The Privacy Shield is in Hot Water – and It Might Impact Your Data-Driven Marketing
Feeling like you’re past the GDPR data storm? Unfortunately, the EU-U.S. Privacy Shield might just push you back into the eye.
The rushed and highly criticised EU-U.S. Privacy Shield Framework is up for review, and data-driven marketers around world are holding their breath. But how does the law correlate with the GDPR and how might it impact EU businesses? I’ll walk you through the timeline and the possible legal implications.
The Relationship Between The GDPR and The EU-U.S. Privacy Shield
The GDPR, General Data Protection Regulation 2016/679, came into effect on May 25th 2018 as what can be best described as the marketer’s version of the millennial bug. Chaos, outcry, mass confusion. Pandemonium!
When GDPR entered into force, something unique happened.
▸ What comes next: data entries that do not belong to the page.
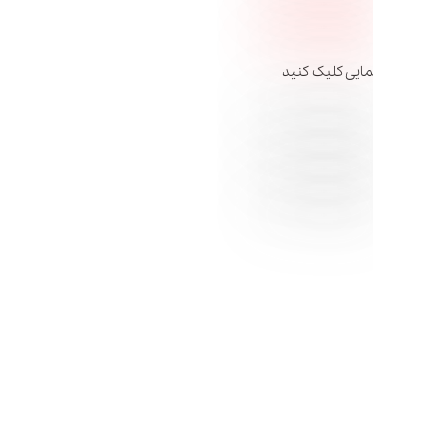
مایی کلیک کنید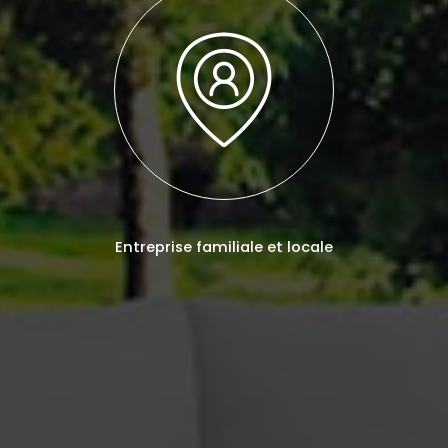
Entreprise familiale et locale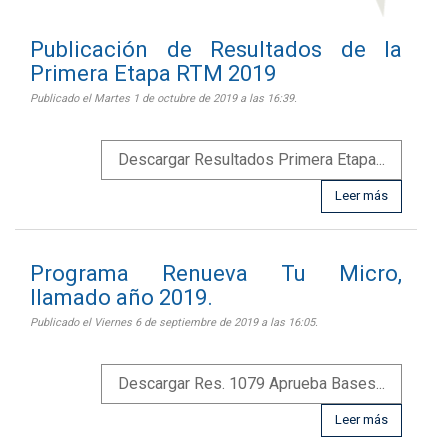
Publicación de Resultados de la
Primera Etapa RTM 2019
Publicado el Martes 1 de octubre de 2019 a las 16:39.
Descargar Resultados Primera Etapa...
Leer más
Programa Renueva Tu Micro,
llamado año 2019.
Publicado el Viernes 6 de septiembre de 2019 a las 16:05.
Descargar Res. 1079 Aprueba Bases...
Leer más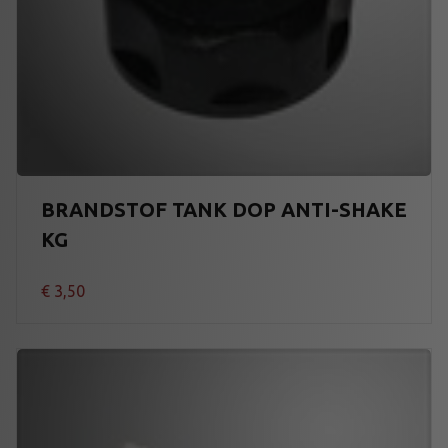
BRANDSTOF TANK DOP ANTI-SHAKE
KG
€
3,50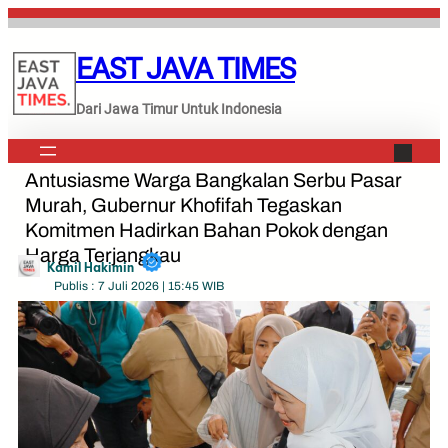
Lewati
ke
EAST JAVA TIMES
konten
Dari Jawa Timur Untuk Indonesia
Antusiasme Warga Bangkalan Serbu Pasar
Murah, Gubernur Khofifah Tegaskan
Komitmen Hadirkan Bahan Pokok dengan
Harga Terjangkau
Kamil Hakimin
Publis : 7 Juli 2026 | 15:45 WIB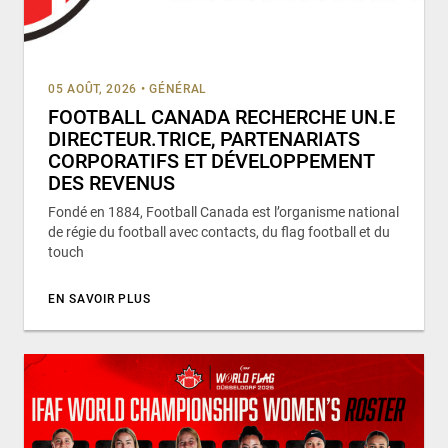
05 AOÛT, 2026
•
GÉNÉRAL
FOOTBALL CANADA RECHERCHE UN.E
DIRECTEUR.TRICE, PARTENARIATS
CORPORATIFS ET DÉVELOPPEMENT
DES REVENUS
Fondé en 1884, Football Canada est l’organisme national
de régie du football avec contacts, du flag football et du
touch
EN SAVOIR PLUS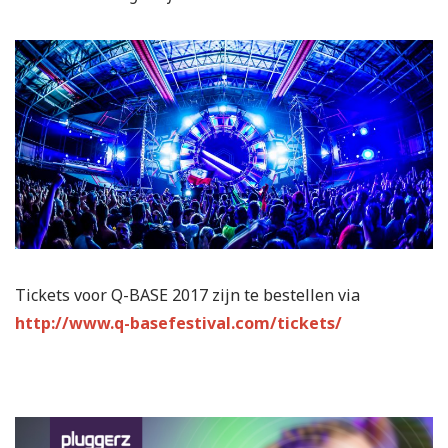
Tickets voor Q-BASE 2017 zijn te bestellen via
http://www.q-basefestival.com/tickets/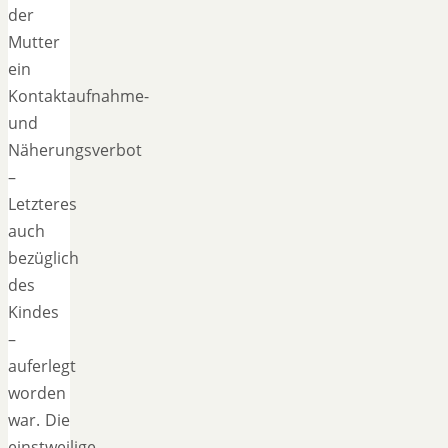
der
Mutter
ein
Kontaktaufnahme-
und
Näherungsverbot
–
Letzteres
auch
bezüglich
des
Kindes
–
auferlegt
worden
war. Die
einstweilige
It changed the whole world’s mindset of processing personal data, the power over data shifted from companies to individuals, and trust became the ultimate currency. For me, as a Legal Counsel at APSIS, it was fascinating to experience such a big change and to see how the world reacted to a Regulation that was long overdue.
But the law settled into place and companies were able to breathe a sigh of (momentary) relief. So, if the law is already in force – why am I writing yet another post about it? Because the EU-U.S. Privacy Shield is going through a second review on October 18th-20th 2018.
What is the EU-U.S. Privacy Shield?
But before we get into the nitty-gritty, let’s begin with the basics. The EU-U.S. Privacy Shield is designed by the U.S. Department of Commerce and the European Commission to provide companies on both sides of the pond with a framework to comply with data protection requirements in support of transatlantic commerce.
But, what does it have to do with the EU regulation?
Well, GDPR doesn’t just apply to European companies. It applies to any company conducting business within Europe. Because of this, the regulation recognises that transfer of data could occur from the European Economic Area (EEA) to countries outside of the EEA.
This is where the EU-U.S. Privacy shield (“the Privacy Shield”) enters the show. But unfortunately, the EU Parliament is slowly losing their confidence in the U.S., and future transfers of data to and from the U.S. may get suspended. And here’s the kicker:
Data suspension will affect all U.S. companies who are active in the EU, as well as customers who are using U.S. based companies.
A company would transfer data out of the European Economic Area (EEA) if they, for example, used a supplier who is located outside of the EEA, or if they used a company which has their servers outside of the EEA.
For such a transfer, the EU has imposed restrictions, which places an absolute prohibition on such transfer, unless certain criteria are met which demonstrates that the said country is able to provide “adequate” level of data protection, which are comparable to the European standards.
The First Hit
Since 2000, the U.S. was considered to be a country with “adequate” data security standards, following the enactment of the EU/U.S. Safe Harbour Agreement.
When Edward Snowden leaked information in 2013 regarding the U.S. National Security Agency’s mass surveillance of private data relating to European Citizens – the world went into a frenzy and things quickly turned sour.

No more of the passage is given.